Il me vient à l'esprit qu'en mourant mon père nous a emportés avec lui, dans le chagrin de son épouse chérie. Elle n'est jamais revenue à la vie, et le mot "bonheur" est devenu un mot inacceptable à prononcer et à vivre, pour elle et pour nous. J'ai retenu les souffles. Parfois j'ai été en colère. J'ai enfoui, caché ma peur dans mes rires, avec bonne humeur mais finalement une solitude intérieure.
Je ne me suis pas rendu compte quand la vie éternelle m'est tombée dessus. L'éternité, je la toucherai plus tard du bout des yeux, en haut des falaises d'Ecalgrain, quand je me planterai à la frontière du vide, vent de face, dans les épreuves et les joies de ma vie. Le sel, l'eau, le vide, la terre au premier jour, tout était déjà en place pour moi.
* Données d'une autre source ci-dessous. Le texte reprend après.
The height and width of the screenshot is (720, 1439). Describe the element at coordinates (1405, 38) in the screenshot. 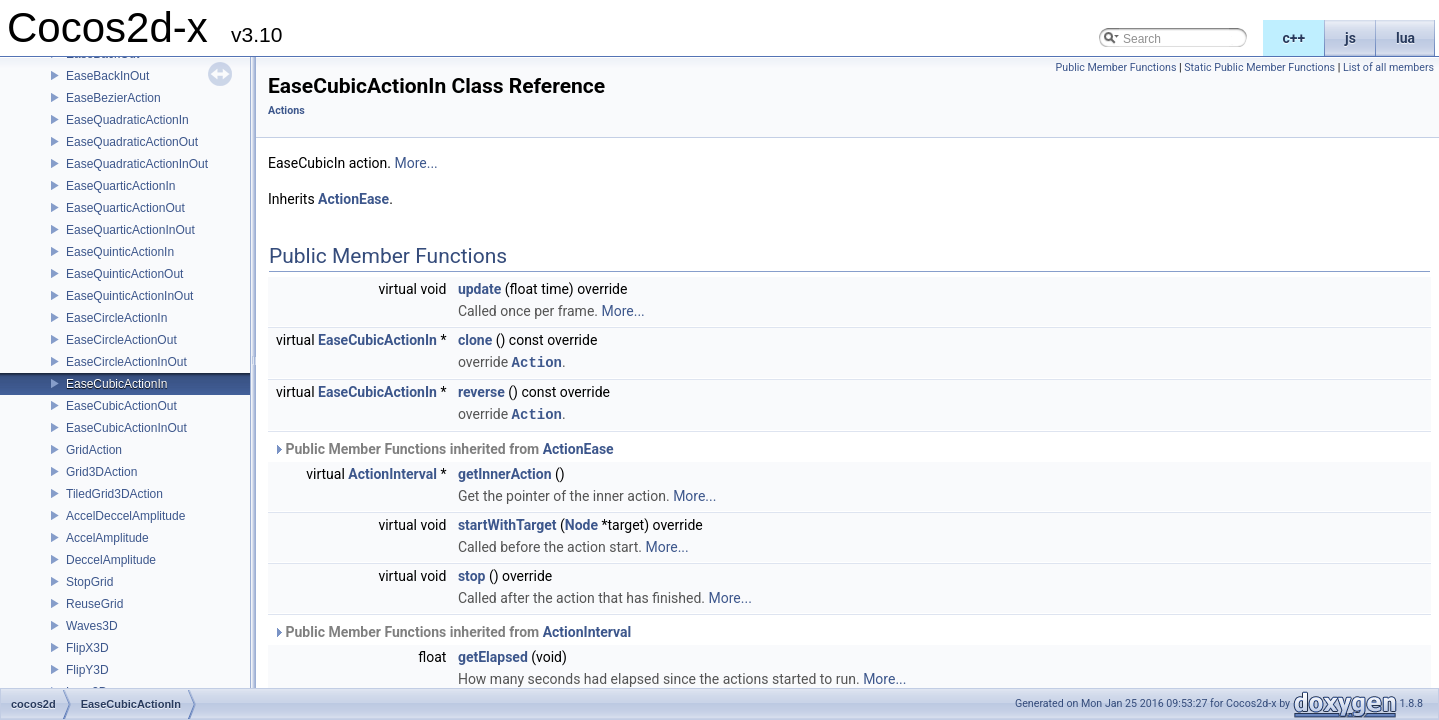

I see `lua` at that location. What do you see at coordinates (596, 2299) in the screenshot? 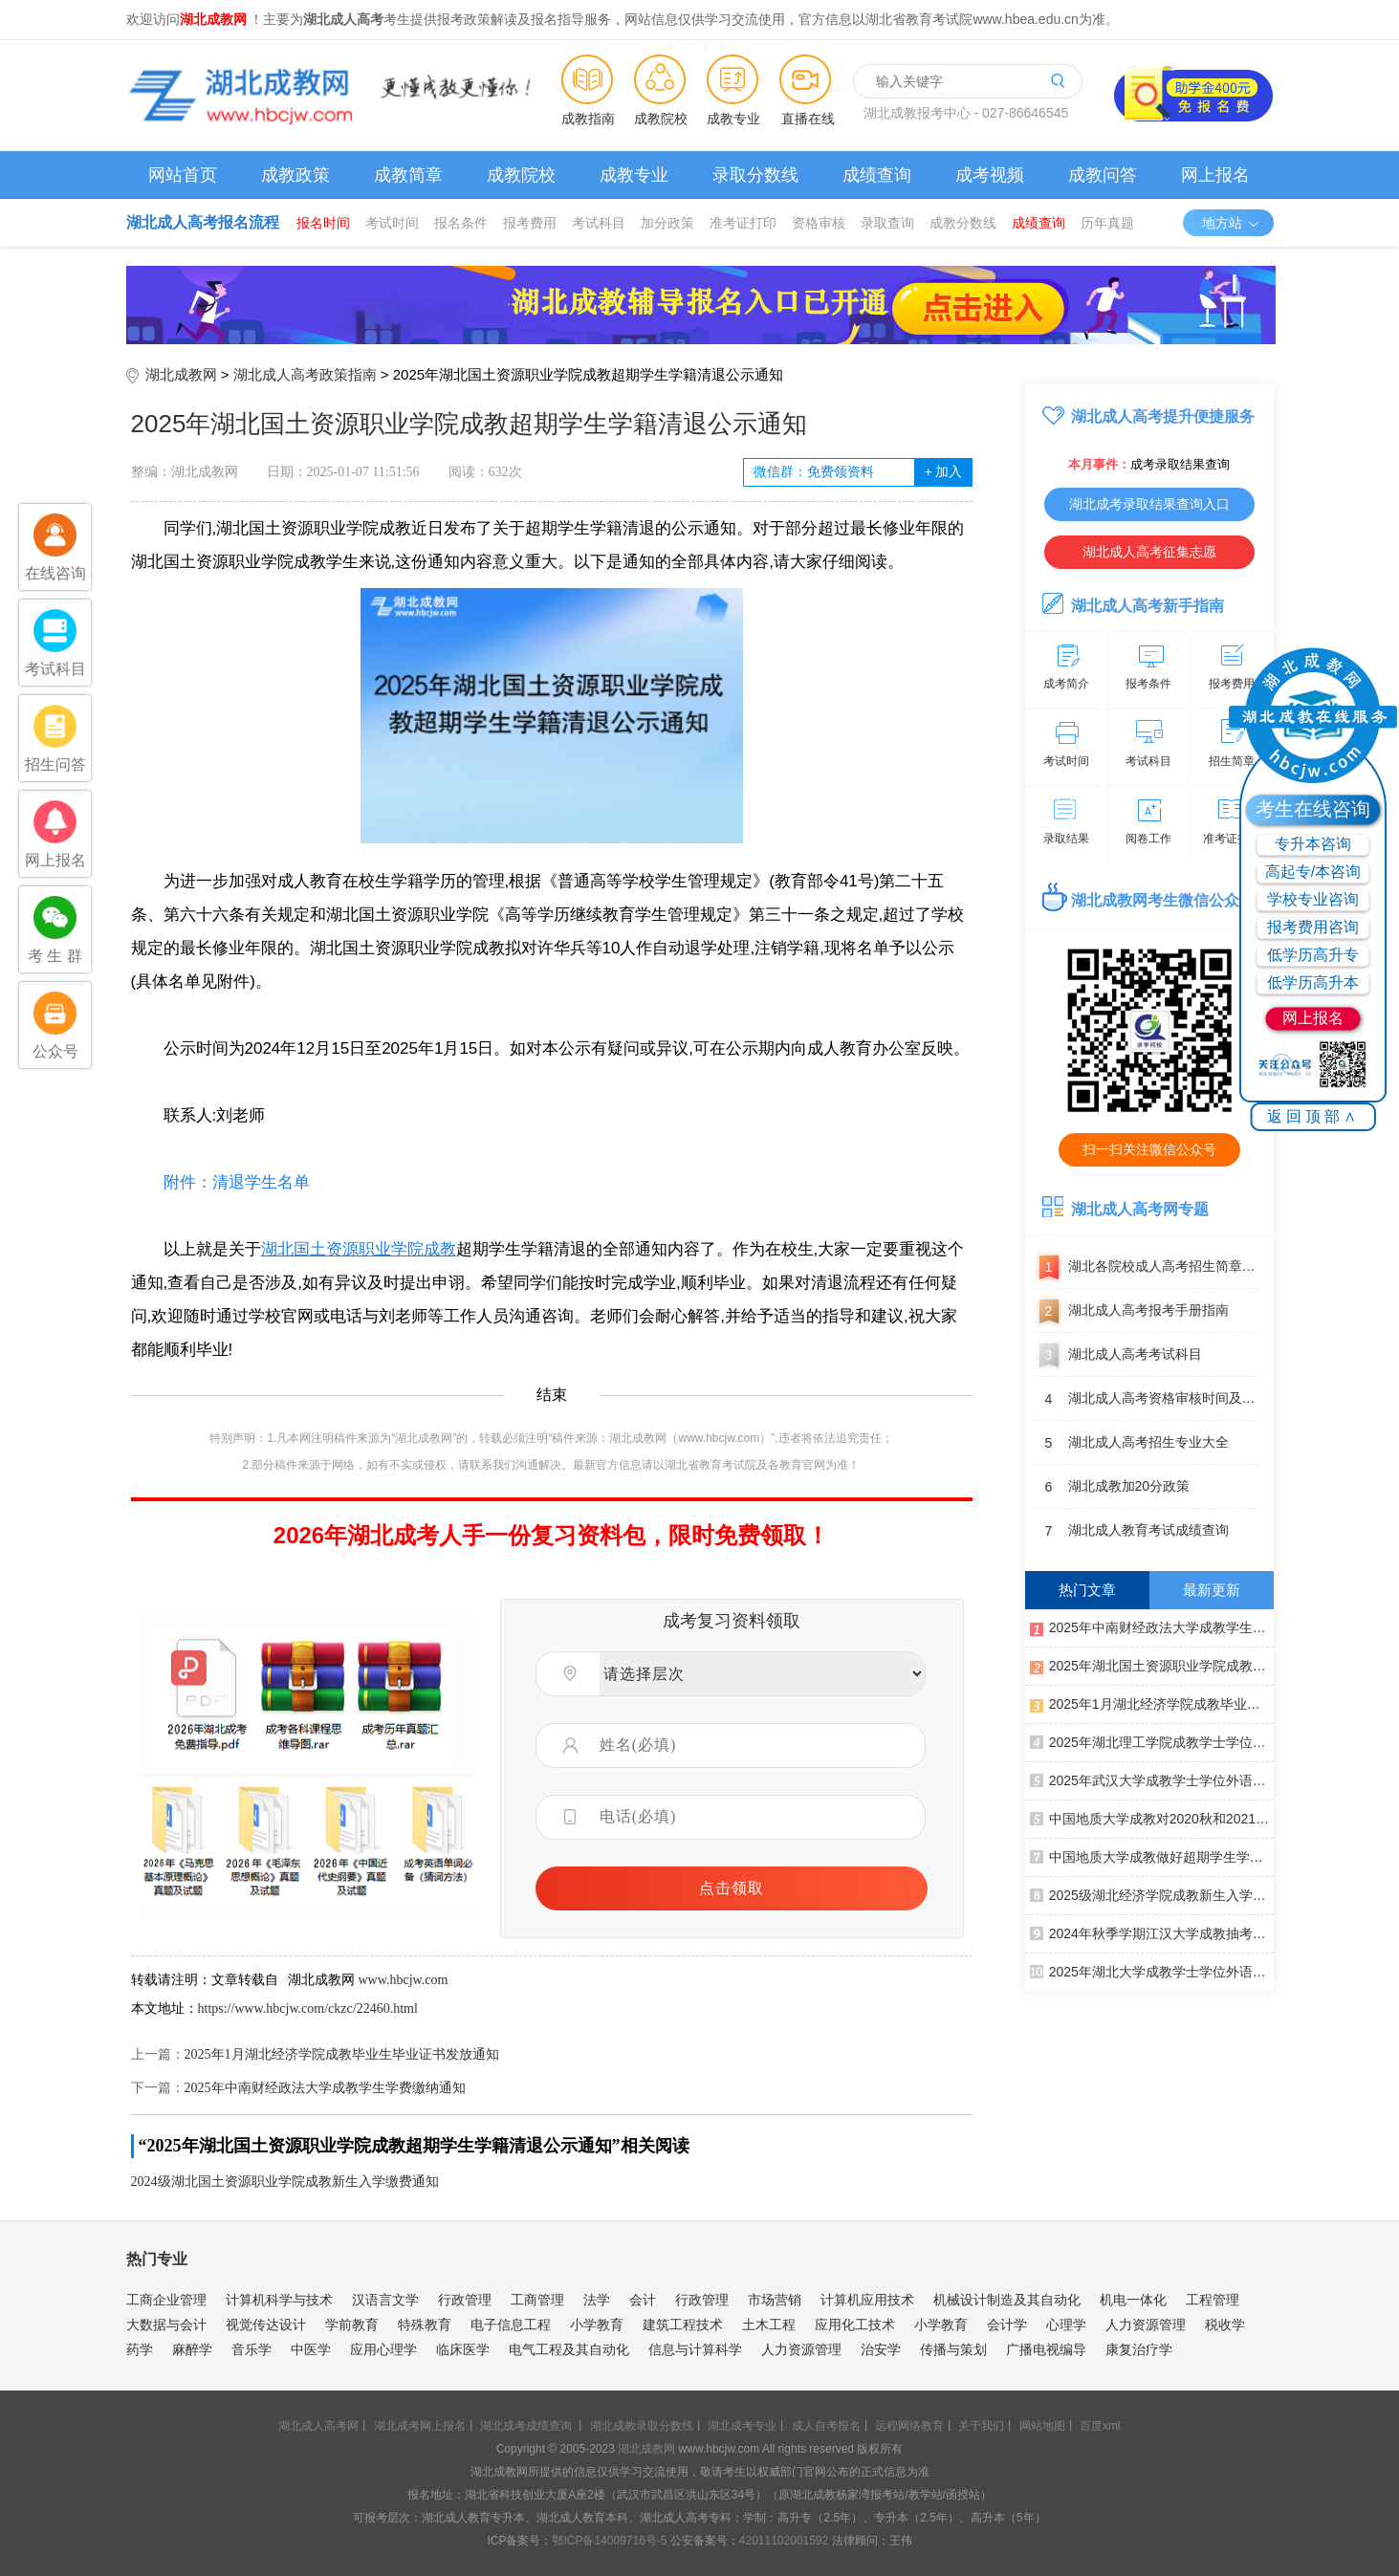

Je m'appelle Jeanne, ou Terre d'amour, c'est selon qui me nomme. A trop aimer ma presqu'île, je suis devenue une terreuse, une fille des terres du Nord, des ravalements des eaux où se reflètent en riant les étoiles.
Pour accompagner ce raffut, je me mets à pleurer, j'en veux, j'en réclame encore de cette tourbe violente, brutale, sauvage, fertile. Elle se fourre en moi.
Plus tard, régulièrement, j'en introduirai de nouveau dans mes narines et mes oreilles. Je veux qu'elle m'envahisse, que mon sang devienne poreux et friable, serré, solide, bien noir. Cette terre de la Hague, je l'aime déjà.